Figure 25. Correlation of FAS dome conformation and ACP domain location. (i) ACP domain (yellow) location within the FAS barrel in the non-rotated and rotated FAS conformation is depicted.

In the non-rotated state, the ACP domain can either be delocalized within the FAS dome or be located at the KS domain (orange). In the rotated conformation, the ACP domain is located at the AT domain (blue). (ii) The model and density map of the ACP domain in the 2.8 Å cryo-EM structure of the FAS holoenzyme complex are shown. (iii) Overlay of ACP Cα-models from the crystal structure of FAS (yellow) and cryo-EM model of the FAS holoenzyme complex (blue). The Cα-models are nearly identical with a Cα RMSD of 0.7 Å. The only difference between the two ACP structures appears to be the orientation of the phosphopantetheine prosthetic group (black dotted circle) attached at Ser180.

Why is the ACP domain located at the AT domain only in the rotated FAS conformation?

The changes in the dome conformation correlate with the movement of the ACP domain from the KS to the AT domain. However, neither the structure of the ACP domain nor the structure of the AT domain differs notably (Cα atom RMSD of ~0.7 Å) between the two states. For the ACP domain, only the orientation of the phosphopantetheine prosthetic group protruding into the AT active site was found to be different than when it is in the KS active site (Figure 25(ii)). For the AT domain, upon dome rotation, the AT domains slides downwards through a rigid body shift of 7 Å, but this does not result in structural changes within the domain. The structural changes that make ACP binding to the AT domain more favorable appear to lie in the inter domain distance between the AT and ER domains (Figure 26).

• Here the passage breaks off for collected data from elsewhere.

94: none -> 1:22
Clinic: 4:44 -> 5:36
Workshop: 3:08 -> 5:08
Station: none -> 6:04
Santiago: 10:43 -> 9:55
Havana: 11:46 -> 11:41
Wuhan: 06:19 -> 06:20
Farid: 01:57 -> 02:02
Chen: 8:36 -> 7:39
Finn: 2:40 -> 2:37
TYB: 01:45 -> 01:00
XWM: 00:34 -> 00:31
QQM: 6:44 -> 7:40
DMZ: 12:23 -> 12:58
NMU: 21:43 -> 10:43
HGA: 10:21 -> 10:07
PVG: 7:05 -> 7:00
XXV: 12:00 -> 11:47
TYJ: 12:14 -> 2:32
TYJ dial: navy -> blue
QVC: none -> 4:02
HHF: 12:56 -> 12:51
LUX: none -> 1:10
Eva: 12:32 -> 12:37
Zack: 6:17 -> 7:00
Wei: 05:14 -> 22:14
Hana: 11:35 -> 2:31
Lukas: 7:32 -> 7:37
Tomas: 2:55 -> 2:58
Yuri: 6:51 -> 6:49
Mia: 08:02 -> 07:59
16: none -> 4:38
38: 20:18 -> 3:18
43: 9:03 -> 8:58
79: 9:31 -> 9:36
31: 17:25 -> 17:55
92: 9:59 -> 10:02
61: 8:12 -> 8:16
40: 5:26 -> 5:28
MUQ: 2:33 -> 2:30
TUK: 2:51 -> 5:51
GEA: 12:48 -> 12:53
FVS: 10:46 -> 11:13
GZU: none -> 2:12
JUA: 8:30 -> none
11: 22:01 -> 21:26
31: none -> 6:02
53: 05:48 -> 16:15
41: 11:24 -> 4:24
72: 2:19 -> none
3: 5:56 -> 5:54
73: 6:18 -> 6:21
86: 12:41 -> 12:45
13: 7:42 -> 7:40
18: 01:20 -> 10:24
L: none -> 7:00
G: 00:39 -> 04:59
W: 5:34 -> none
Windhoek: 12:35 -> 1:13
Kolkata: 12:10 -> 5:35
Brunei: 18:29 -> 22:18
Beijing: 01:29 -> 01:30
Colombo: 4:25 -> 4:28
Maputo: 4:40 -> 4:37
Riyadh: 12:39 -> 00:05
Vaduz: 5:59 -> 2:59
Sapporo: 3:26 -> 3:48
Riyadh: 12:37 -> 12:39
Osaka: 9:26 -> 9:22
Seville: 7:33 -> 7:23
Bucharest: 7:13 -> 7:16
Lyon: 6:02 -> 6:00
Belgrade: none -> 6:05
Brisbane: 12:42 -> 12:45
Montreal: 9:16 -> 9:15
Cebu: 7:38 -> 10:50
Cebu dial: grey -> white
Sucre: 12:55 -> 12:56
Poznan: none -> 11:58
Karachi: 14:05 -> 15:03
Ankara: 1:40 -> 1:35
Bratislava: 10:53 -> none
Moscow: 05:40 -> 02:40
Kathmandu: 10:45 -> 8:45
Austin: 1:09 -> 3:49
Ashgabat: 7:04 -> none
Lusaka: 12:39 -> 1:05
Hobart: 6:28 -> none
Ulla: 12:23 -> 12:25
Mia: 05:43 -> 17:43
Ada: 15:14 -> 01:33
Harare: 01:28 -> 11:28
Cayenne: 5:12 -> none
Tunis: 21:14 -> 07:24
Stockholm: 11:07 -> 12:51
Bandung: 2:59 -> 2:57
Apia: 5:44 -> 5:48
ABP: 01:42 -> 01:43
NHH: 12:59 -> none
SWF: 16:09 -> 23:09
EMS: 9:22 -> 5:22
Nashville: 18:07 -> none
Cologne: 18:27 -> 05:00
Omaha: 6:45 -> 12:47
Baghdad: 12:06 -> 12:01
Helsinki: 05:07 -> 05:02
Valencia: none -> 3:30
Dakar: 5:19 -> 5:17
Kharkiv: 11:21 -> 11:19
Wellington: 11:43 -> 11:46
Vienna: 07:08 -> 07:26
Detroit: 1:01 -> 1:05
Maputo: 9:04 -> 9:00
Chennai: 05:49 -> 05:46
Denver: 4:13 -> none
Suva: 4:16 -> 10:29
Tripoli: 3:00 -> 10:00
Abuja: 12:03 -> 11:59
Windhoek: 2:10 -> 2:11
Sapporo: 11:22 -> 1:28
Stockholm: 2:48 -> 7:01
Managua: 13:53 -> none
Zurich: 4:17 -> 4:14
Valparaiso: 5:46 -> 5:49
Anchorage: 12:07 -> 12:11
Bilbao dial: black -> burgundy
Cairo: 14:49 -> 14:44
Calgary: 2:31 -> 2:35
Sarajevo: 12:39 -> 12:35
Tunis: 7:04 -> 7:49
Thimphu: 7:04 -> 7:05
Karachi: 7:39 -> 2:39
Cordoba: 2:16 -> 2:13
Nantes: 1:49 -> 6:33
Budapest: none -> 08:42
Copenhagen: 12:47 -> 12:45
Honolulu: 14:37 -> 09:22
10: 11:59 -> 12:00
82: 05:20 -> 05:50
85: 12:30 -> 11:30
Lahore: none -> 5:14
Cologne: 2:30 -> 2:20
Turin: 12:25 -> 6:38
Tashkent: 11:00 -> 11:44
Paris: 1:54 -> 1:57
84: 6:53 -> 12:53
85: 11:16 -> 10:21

In the rotated state, the ACP bound at the AT site is not hindered or excluded by the proximal segments of the ER domain. However, in the non-rotated state, two helixes of the ER domain – helix 687-698 and helix 709-723 are situated in a manner that they could hinder the ACP to form productive interactions with the AT domain. Therefore, it can be

hypothesized that the purpose of the rotation of the AT domain is to shift away from the ER domain, allowing the ACP to bind unhindered.

Figure 26. Structural basis for ACP binding to the AT domain in the rotated FAS conformation. (i) Overlay of AT and ER domains of the rotated (blue) and the non-rotated (grey) conformation of FAS where the two structures are aligned with respect to the AT domain. In the rotated state, the ACP (yellow) is bound at the AT domain. In the non-rotated state, the ER domain is located closer to the AT domain in comparison to the rotated state. Assuming that the ACP-AT interactions remain the same in the non-rotated FAS conformation, the two helical segments of the ER domain (salmon) would sterically hinder the binding the of the ACP to the AT domain. Therefore, it is likely that the rotated conformation of the FAS enables the spatial accommodation of the ACP at the AT domain. (ii) Electrostatic interactions between the ACP and ER domain in the rotated FAS conformation are depicted. The positively charge regions of the ACP and ER domain lie in manner that they avoid clashing with each other (iii) Interactions between the ACP and ER domain in the non-rotated FAS conformation assuming the ACP-AT interaction is the same as in the rotated FAS conformation. The helical segment of the (salmon) of the non-rotated ER domain is ~3 Å closer as compared to the rotated ER conformation which might sterically hinder the ACP binding.